Also- der Doktorvater meiner Bekannten war auch Nobelpreisträger- der Neurologie, und da damals die Sache mit der Kreativität mich auch schon umtrieb – kein Wunder bei d e m  Job, wo du mindestens 5 Mal im Jahr ein originelles Stück in origineller Inszenierung mit originellen Schauspielern präsentieren musst, wenn du ihn behalten willst. Anders als heute, als Lehrer, wo du deinen Job auch behälst, wenn du nicht……

Na, lassen wir das! Ich fragte sie also, was damals auch gerade beim „Spiegel“ das Titelthema war:

„Und was sagt dein Nobelpreisträgerprofessor:  WER DENKT DAS DENKEN?“

Wo doch die Neurologen herausgefunden hatten, dass 90% unserer Intelligenz n i c h t im Bewusstsein, in der Kognition, gebildet wurde. Und sie lachte.

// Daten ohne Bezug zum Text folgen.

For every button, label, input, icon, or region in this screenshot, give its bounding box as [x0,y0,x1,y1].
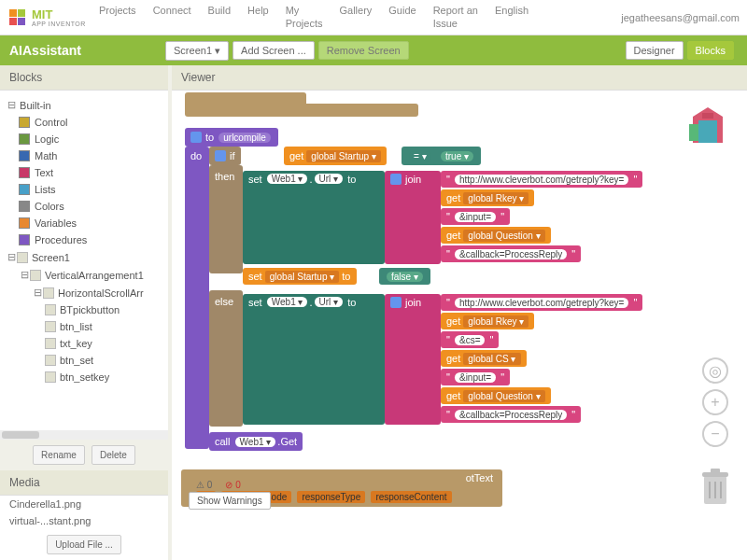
project-name: AIAssistant [9,43,81,58]
component-icon [45,321,56,332]
viewer-header: Viewer [172,65,747,91]
rename-button[interactable]: Rename [33,445,85,465]
builtin-text[interactable]: Text [6,164,162,181]
component-icon [45,338,56,349]
builtin-math[interactable]: Math [6,147,162,164]
screen-icon [17,252,28,263]
block-text[interactable]: " &cs= " [441,331,499,348]
block-get[interactable]: get global Question ▾ [441,387,551,404]
blocks-canvas[interactable]: to urlcompile do if get global Startup ▾… [172,91,747,560]
block-procedure-def[interactable]: to urlcompile [185,128,278,147]
menu-guide[interactable]: Guide [388,5,416,29]
menu-build[interactable]: Build [208,5,231,29]
gear-icon[interactable] [190,132,202,143]
builtin-lists[interactable]: Lists [6,181,162,198]
scrollbar-h[interactable] [0,430,168,440]
block-text[interactable]: " &callback=ProcessReply " [441,406,581,423]
btnsetkey-node[interactable]: btn_setkey [6,369,162,385]
block-text[interactable]: " &input= " [441,208,510,225]
btpick-node[interactable]: BTpickbutton [6,301,162,318]
builtin-logic[interactable]: Logic [6,131,162,147]
builtin-control[interactable]: Control [6,114,162,131]
designer-button[interactable]: Designer [626,41,684,60]
toolbar: AIAssistant Screen1 ▾ Add Screen ... Rem… [0,35,747,65]
svg-rect-7 [711,469,720,473]
backpack-icon[interactable] [682,100,734,152]
user-email[interactable]: jegatheesans@gmail.com [621,12,740,23]
block-get[interactable]: get global Rkey ▾ [441,313,534,329]
logo[interactable]: MIT APP INVENTOR [7,7,86,28]
block-partial[interactable] [185,104,418,117]
block-true[interactable]: true ▾ [433,147,481,165]
block-false[interactable]: false ▾ [379,268,430,285]
block-get[interactable]: get global Startup ▾ [284,147,387,165]
block-get[interactable]: get global CS ▾ [441,350,527,367]
builtin-variables[interactable]: Variables [6,215,162,231]
upload-file-button[interactable]: Upload File ... [47,535,121,554]
svg-rect-3 [18,18,25,25]
blocks-panel-header: Blocks [0,65,168,91]
collapse-icon[interactable]: ⊟ [32,287,43,299]
block-text[interactable]: " &callback=ProcessReply " [441,245,581,262]
menu-report[interactable]: Report an Issue [433,5,478,29]
block-text[interactable]: " &input= " [441,369,510,385]
component-icon [45,304,56,315]
center-button[interactable]: ◎ [702,357,728,384]
menu-help[interactable]: Help [247,5,269,29]
block-join[interactable]: join [385,294,441,425]
va1-node[interactable]: ⊟VerticalArrangement1 [6,266,162,284]
btnset-node[interactable]: btn_set [6,352,162,369]
block-do[interactable]: do [185,147,209,449]
menu-english[interactable]: English [495,5,529,29]
block-then[interactable]: then [209,165,243,273]
txtkey-node[interactable]: txt_key [6,335,162,352]
add-screen-button[interactable]: Add Screen ... [233,41,315,60]
hsa-node[interactable]: ⊟HorizontalScrollArr [6,284,162,301]
media-panel-header: Media [0,470,168,496]
media-file[interactable]: Cinderella1.png [0,496,168,512]
menu-connect[interactable]: Connect [153,5,191,29]
delete-button[interactable]: Delete [92,445,135,465]
block-join[interactable]: join [385,171,441,264]
block-set-var[interactable]: set global Startup ▾ to [243,268,357,285]
logo-mit: MIT [32,8,86,21]
collapse-icon[interactable]: ⊟ [6,251,17,263]
menu-my-projects[interactable]: My Projects [286,5,323,29]
block-text[interactable]: " http://www.cleverbot.com/getreply?key=… [441,171,642,188]
block-get[interactable]: get global Question ▾ [441,227,551,244]
blocks-button[interactable]: Blocks [687,41,734,60]
svg-rect-0 [9,9,17,17]
gear-icon[interactable] [390,297,402,308]
btnlist-node[interactable]: btn_list [6,318,162,335]
collapse-icon[interactable]: ⊟ [19,269,30,281]
error-icon: ⊘ 0 [225,480,240,490]
builtin-colors[interactable]: Colors [6,198,162,215]
zoom-out-button[interactable]: − [702,421,728,447]
builtin-node[interactable]: ⊟ Built-in [6,96,162,114]
svg-rect-1 [18,9,25,17]
block-set-web[interactable]: set Web1 ▾.Url ▾ to [243,294,385,425]
block-call[interactable]: call Web1 ▾.Get [209,432,303,451]
warnings-area: ⚠ 0 ⊘ 0 Show Warnings [189,480,271,510]
screen-dropdown[interactable]: Screen1 ▾ [165,41,229,61]
show-warnings-button[interactable]: Show Warnings [189,492,271,510]
svg-rect-2 [9,18,17,25]
layout-icon [43,287,54,299]
block-set-web[interactable]: set Web1 ▾.Url ▾ to [243,171,385,264]
gear-icon[interactable] [390,174,402,185]
block-text[interactable]: " http://www.cleverbot.com/getreply?key=… [441,294,642,311]
remove-screen-button[interactable]: Remove Screen [318,41,409,60]
menu-gallery[interactable]: Gallery [339,5,372,29]
menu-projects[interactable]: Projects [99,5,136,29]
zoom-in-button[interactable]: + [702,389,728,415]
block-if[interactable]: if [209,147,241,165]
gear-icon[interactable] [215,150,226,161]
screen1-node[interactable]: ⊟Screen1 [6,248,162,266]
block-else[interactable]: else [209,290,243,427]
collapse-icon[interactable]: ⊟ [6,99,17,111]
media-file[interactable]: virtual-...stant.png [0,512,168,529]
block-get[interactable]: get global Rkey ▾ [441,189,534,206]
component-icon [45,355,56,366]
builtin-procedures[interactable]: Procedures [6,231,162,248]
trash-icon[interactable] [700,469,730,506]
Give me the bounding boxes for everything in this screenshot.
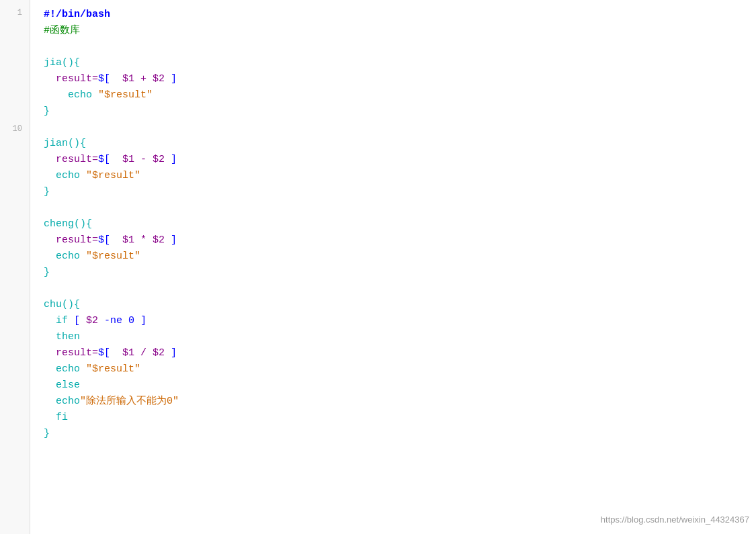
token: #!/bin/bash (44, 9, 110, 20)
token: { (80, 138, 86, 149)
token: $2 (86, 315, 104, 326)
line-number (22, 148, 26, 161)
token: jia() (44, 57, 74, 69)
token: ] (171, 73, 177, 85)
code-line: #!/bin/bash (44, 7, 743, 23)
token: [ (74, 315, 86, 326)
token: then (44, 331, 80, 343)
line-number (22, 161, 26, 174)
line-number: 10 (13, 123, 26, 136)
token: } (44, 428, 50, 439)
token: $[ (98, 154, 110, 165)
code-line: echo "$result" (44, 249, 743, 265)
code-line (44, 120, 743, 136)
line-number (22, 84, 26, 97)
token: echo (44, 363, 86, 375)
token: "$result" (86, 251, 140, 262)
token: } (44, 267, 50, 278)
line-number (22, 200, 26, 213)
line-number (22, 97, 26, 109)
token: $1 - $2 (110, 154, 171, 165)
line-number (22, 71, 26, 84)
code-area: #!/bin/bash#函数库 jia(){ result=$[ $1 + $2… (34, 7, 743, 442)
token: echo (44, 170, 86, 181)
token: { (74, 57, 80, 69)
token: result= (44, 73, 98, 85)
line-numbers: 110 (0, 0, 30, 534)
token: $1 + $2 (110, 73, 171, 85)
token: echo (44, 89, 98, 101)
code-line: } (44, 103, 743, 120)
line-number (22, 290, 26, 303)
token: result= (44, 234, 98, 246)
token: chu() (44, 299, 74, 310)
line-number (22, 32, 26, 45)
line-number (22, 19, 26, 32)
token: { (74, 299, 80, 310)
token: echo (44, 251, 86, 262)
code-line: else (44, 377, 743, 394)
token: ] (140, 315, 146, 326)
watermark: https://blog.csdn.net/weixin_44324367 (601, 513, 749, 527)
token: } (44, 105, 50, 117)
code-line: result=$[ $1 + $2 ] (44, 71, 743, 87)
token: #函数库 (44, 25, 80, 36)
line-number (22, 213, 26, 226)
token: fi (44, 412, 68, 423)
token: ] (171, 234, 177, 246)
line-number: 1 (17, 7, 26, 19)
code-line (44, 200, 743, 216)
code-line: if [ $2 -ne 0 ] (44, 313, 743, 329)
line-number (22, 316, 26, 329)
token: ] (171, 347, 177, 359)
token: "$result" (98, 89, 153, 101)
token: echo (44, 396, 80, 407)
line-number (22, 342, 26, 355)
token: jian() (44, 138, 80, 149)
code-line: jian(){ (44, 136, 743, 152)
token: if (44, 315, 74, 326)
token: $[ (98, 347, 110, 359)
editor-container: 🔍 110 #!/bin/bash#函数库 jia(){ result=$[ $… (0, 0, 756, 534)
line-number (22, 136, 26, 148)
token: 0 (128, 315, 140, 326)
code-line: jia(){ (44, 55, 743, 71)
line-number (22, 265, 26, 277)
line-number (22, 226, 26, 238)
line-number (22, 187, 26, 200)
code-line: fi (44, 410, 743, 426)
token: { (86, 218, 92, 230)
line-number (22, 252, 26, 265)
token: } (44, 186, 50, 197)
token: $1 * $2 (110, 234, 171, 246)
code-line: } (44, 265, 743, 281)
line-number (22, 110, 26, 123)
code-line: cheng(){ (44, 216, 743, 232)
line-number (22, 58, 26, 71)
token: "$result" (86, 363, 140, 375)
code-line: echo "$result" (44, 168, 743, 184)
code-line: } (44, 426, 743, 442)
line-number (22, 238, 26, 251)
token: ] (171, 154, 177, 165)
code-line (44, 39, 743, 55)
token: "$result" (86, 170, 140, 181)
token: -ne (104, 315, 128, 326)
token: "除法所输入不能为0" (80, 396, 179, 407)
token: $[ (98, 234, 110, 246)
token: cheng() (44, 218, 86, 230)
code-line: chu(){ (44, 297, 743, 313)
token: result= (44, 347, 98, 359)
code-line: result=$[ $1 / $2 ] (44, 345, 743, 361)
code-line (44, 281, 743, 297)
code-line: echo"除法所输入不能为0" (44, 394, 743, 410)
line-number (22, 329, 26, 342)
code-line: #函数库 (44, 23, 743, 39)
line-number (22, 277, 26, 290)
code-line: result=$[ $1 * $2 ] (44, 232, 743, 249)
code-line: echo "$result" (44, 87, 743, 103)
code-line: echo "$result" (44, 361, 743, 377)
token: $[ (98, 73, 110, 85)
token: else (44, 380, 80, 391)
token: $1 / $2 (110, 347, 171, 359)
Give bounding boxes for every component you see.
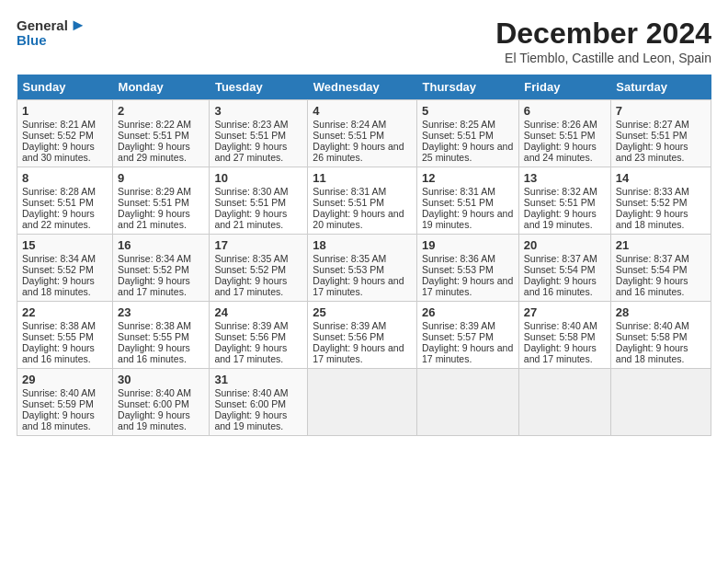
calendar-cell: 20 Sunrise: 8:37 AM Sunset: 5:54 PM Dayl… <box>518 235 610 302</box>
sunrise-label: Sunrise: 8:29 AM <box>118 186 191 197</box>
calendar-cell: 8 Sunrise: 8:28 AM Sunset: 5:51 PM Dayli… <box>17 167 113 235</box>
subtitle: El Tiemblo, Castille and Leon, Spain <box>495 51 711 65</box>
calendar-cell: 16 Sunrise: 8:34 AM Sunset: 5:52 PM Dayl… <box>113 235 210 302</box>
day-number: 13 <box>524 171 606 185</box>
daylight-label: Daylight: 9 hours and 16 minutes. <box>524 275 597 297</box>
calendar-cell: 24 Sunrise: 8:39 AM Sunset: 5:56 PM Dayl… <box>210 302 308 369</box>
sunset-label: Sunset: 5:51 PM <box>422 197 494 208</box>
sunset-label: Sunset: 5:51 PM <box>214 197 286 208</box>
calendar-table: SundayMondayTuesdayWednesdayThursdayFrid… <box>17 75 711 436</box>
sunrise-label: Sunrise: 8:39 AM <box>214 320 288 331</box>
sunset-label: Sunset: 5:58 PM <box>524 331 596 342</box>
calendar-cell: 27 Sunrise: 8:40 AM Sunset: 5:58 PM Dayl… <box>518 302 610 369</box>
sunrise-label: Sunrise: 8:26 AM <box>524 119 597 130</box>
daylight-label: Daylight: 9 hours and 19 minutes. <box>524 208 597 230</box>
day-number: 10 <box>214 171 302 185</box>
sunrise-label: Sunrise: 8:40 AM <box>616 320 689 331</box>
title-area: December 2024 El Tiemblo, Castille and L… <box>495 17 711 65</box>
header-row: SundayMondayTuesdayWednesdayThursdayFrid… <box>17 75 711 100</box>
sunrise-label: Sunrise: 8:38 AM <box>118 320 191 331</box>
sunrise-label: Sunrise: 8:37 AM <box>524 253 597 264</box>
sunset-label: Sunset: 5:51 PM <box>118 130 189 141</box>
daylight-label: Daylight: 9 hours and 20 minutes. <box>313 208 404 230</box>
sunrise-label: Sunrise: 8:34 AM <box>118 253 191 264</box>
day-number: 1 <box>22 104 108 118</box>
calendar-cell: 4 Sunrise: 8:24 AM Sunset: 5:51 PM Dayli… <box>308 100 417 167</box>
calendar-cell: 6 Sunrise: 8:26 AM Sunset: 5:51 PM Dayli… <box>518 100 610 167</box>
daylight-label: Daylight: 9 hours and 17 minutes. <box>313 342 404 364</box>
sunset-label: Sunset: 5:51 PM <box>616 130 688 141</box>
daylight-label: Daylight: 9 hours and 26 minutes. <box>313 141 404 163</box>
calendar-cell: 26 Sunrise: 8:39 AM Sunset: 5:57 PM Dayl… <box>417 302 519 369</box>
daylight-label: Daylight: 9 hours and 19 minutes. <box>118 409 190 431</box>
sunrise-label: Sunrise: 8:36 AM <box>422 253 495 264</box>
calendar-cell <box>610 369 711 436</box>
calendar-cell: 28 Sunrise: 8:40 AM Sunset: 5:58 PM Dayl… <box>610 302 711 369</box>
day-number: 14 <box>616 171 706 185</box>
day-number: 29 <box>22 373 108 386</box>
calendar-week-row: 15 Sunrise: 8:34 AM Sunset: 5:52 PM Dayl… <box>17 235 711 302</box>
day-number: 25 <box>313 305 412 319</box>
daylight-label: Daylight: 9 hours and 18 minutes. <box>22 409 95 431</box>
day-number: 18 <box>313 238 412 252</box>
calendar-cell: 21 Sunrise: 8:37 AM Sunset: 5:54 PM Dayl… <box>610 235 711 302</box>
calendar-cell: 9 Sunrise: 8:29 AM Sunset: 5:51 PM Dayli… <box>113 167 210 235</box>
daylight-label: Daylight: 9 hours and 17 minutes. <box>313 275 404 297</box>
daylight-label: Daylight: 9 hours and 21 minutes. <box>214 208 287 230</box>
calendar-cell <box>518 369 610 436</box>
daylight-label: Daylight: 9 hours and 16 minutes. <box>118 342 190 364</box>
calendar-cell: 31 Sunrise: 8:40 AM Sunset: 6:00 PM Dayl… <box>210 369 308 436</box>
sunrise-label: Sunrise: 8:27 AM <box>616 119 689 130</box>
sunrise-label: Sunrise: 8:31 AM <box>313 186 386 197</box>
day-number: 3 <box>214 104 302 118</box>
sunrise-label: Sunrise: 8:23 AM <box>214 119 288 130</box>
daylight-label: Daylight: 9 hours and 17 minutes. <box>422 342 513 364</box>
sunrise-label: Sunrise: 8:39 AM <box>422 320 495 331</box>
calendar-cell: 11 Sunrise: 8:31 AM Sunset: 5:51 PM Dayl… <box>308 167 417 235</box>
calendar-cell: 23 Sunrise: 8:38 AM Sunset: 5:55 PM Dayl… <box>113 302 210 369</box>
daylight-label: Daylight: 9 hours and 22 minutes. <box>22 208 95 230</box>
calendar-cell: 2 Sunrise: 8:22 AM Sunset: 5:51 PM Dayli… <box>113 100 210 167</box>
sunset-label: Sunset: 6:00 PM <box>118 398 189 409</box>
sunrise-label: Sunrise: 8:40 AM <box>524 320 597 331</box>
sunrise-label: Sunrise: 8:37 AM <box>616 253 689 264</box>
daylight-label: Daylight: 9 hours and 17 minutes. <box>422 275 513 297</box>
day-header-thursday: Thursday <box>417 75 519 100</box>
calendar-cell: 29 Sunrise: 8:40 AM Sunset: 5:59 PM Dayl… <box>17 369 113 436</box>
sunset-label: Sunset: 5:51 PM <box>524 197 596 208</box>
day-number: 4 <box>313 104 412 118</box>
daylight-label: Daylight: 9 hours and 19 minutes. <box>422 208 513 230</box>
calendar-cell: 12 Sunrise: 8:31 AM Sunset: 5:51 PM Dayl… <box>417 167 519 235</box>
calendar-week-row: 29 Sunrise: 8:40 AM Sunset: 5:59 PM Dayl… <box>17 369 711 436</box>
calendar-cell: 13 Sunrise: 8:32 AM Sunset: 5:51 PM Dayl… <box>518 167 610 235</box>
sunrise-label: Sunrise: 8:35 AM <box>313 253 386 264</box>
sunset-label: Sunset: 5:55 PM <box>22 331 94 342</box>
day-header-saturday: Saturday <box>610 75 711 100</box>
daylight-label: Daylight: 9 hours and 21 minutes. <box>118 208 190 230</box>
sunset-label: Sunset: 5:57 PM <box>422 331 494 342</box>
daylight-label: Daylight: 9 hours and 16 minutes. <box>616 275 688 297</box>
sunset-label: Sunset: 5:55 PM <box>118 331 189 342</box>
sunset-label: Sunset: 5:56 PM <box>214 331 286 342</box>
calendar-cell: 14 Sunrise: 8:33 AM Sunset: 5:52 PM Dayl… <box>610 167 711 235</box>
calendar-cell: 3 Sunrise: 8:23 AM Sunset: 5:51 PM Dayli… <box>210 100 308 167</box>
calendar-cell: 15 Sunrise: 8:34 AM Sunset: 5:52 PM Dayl… <box>17 235 113 302</box>
sunrise-label: Sunrise: 8:40 AM <box>22 387 96 398</box>
main-title: December 2024 <box>495 17 711 51</box>
sunrise-label: Sunrise: 8:25 AM <box>422 119 495 130</box>
daylight-label: Daylight: 9 hours and 25 minutes. <box>422 141 513 163</box>
sunrise-label: Sunrise: 8:34 AM <box>22 253 96 264</box>
sunset-label: Sunset: 5:54 PM <box>524 264 596 275</box>
daylight-label: Daylight: 9 hours and 18 minutes. <box>22 275 95 297</box>
sunset-label: Sunset: 5:51 PM <box>214 130 286 141</box>
calendar-cell: 18 Sunrise: 8:35 AM Sunset: 5:53 PM Dayl… <box>308 235 417 302</box>
calendar-cell <box>417 369 519 436</box>
sunset-label: Sunset: 5:59 PM <box>22 398 94 409</box>
calendar-cell: 1 Sunrise: 8:21 AM Sunset: 5:52 PM Dayli… <box>17 100 113 167</box>
sunrise-label: Sunrise: 8:38 AM <box>22 320 96 331</box>
sunrise-label: Sunrise: 8:40 AM <box>214 387 288 398</box>
daylight-label: Daylight: 9 hours and 19 minutes. <box>214 409 287 431</box>
calendar-cell: 19 Sunrise: 8:36 AM Sunset: 5:53 PM Dayl… <box>417 235 519 302</box>
sunrise-label: Sunrise: 8:39 AM <box>313 320 386 331</box>
calendar-week-row: 8 Sunrise: 8:28 AM Sunset: 5:51 PM Dayli… <box>17 167 711 235</box>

HAHAHAHA! Laut. „Na ja, das Denken kommt aus den Synapsen“, sagte sie, als sie sich beruhigt hatte.

„OK“, sagte ich, „aber wie kommt es da rein?“

Sie lachte wieder. „Eben“, sagte sie, „ er sagt: GOTT SITZT IN DEN SYNAPSEN.“

Und dass ihr Lachen verzweifelt klang, lag daran, dass sie eine moderne, junge Türkin war, die gerade mit ihrem Gott Allah abgeschlossen hatte und die Naturwissenschaften als neue  Vernunft-Wahrheit akzeptieren wollte, und da sagte ihr der Nobelpreisträger, quasi als oberster Vernunft-Priester: Allah sitzt da, wo eigentlich die Vernunft sitzen sollte. Schöne Grüsse an Herrn Piaget …

Also- weiter sind wir da nicht, auch nicht mit den Naturwissenschaften des 21. Jahrhundert. Um es mit einem anderen  Cheflogiker zu sagen:

„Worüber man nicht reden kann, darüber muss man schweigen“.

Sagt Wittgenstein, erst Mathelehrer an einer Wiener Volksschule, dann Logikprofessor in Cambridge, in seinem  berühmten „Tractatus logicus“. Aber eben, das  scheinbar Umgekehrte gilt auch:

 „Der erste Gedanke ist oft der Beste“ .

 

In den Stil geht das dann noch ca. eine halbe Stunde weiter…….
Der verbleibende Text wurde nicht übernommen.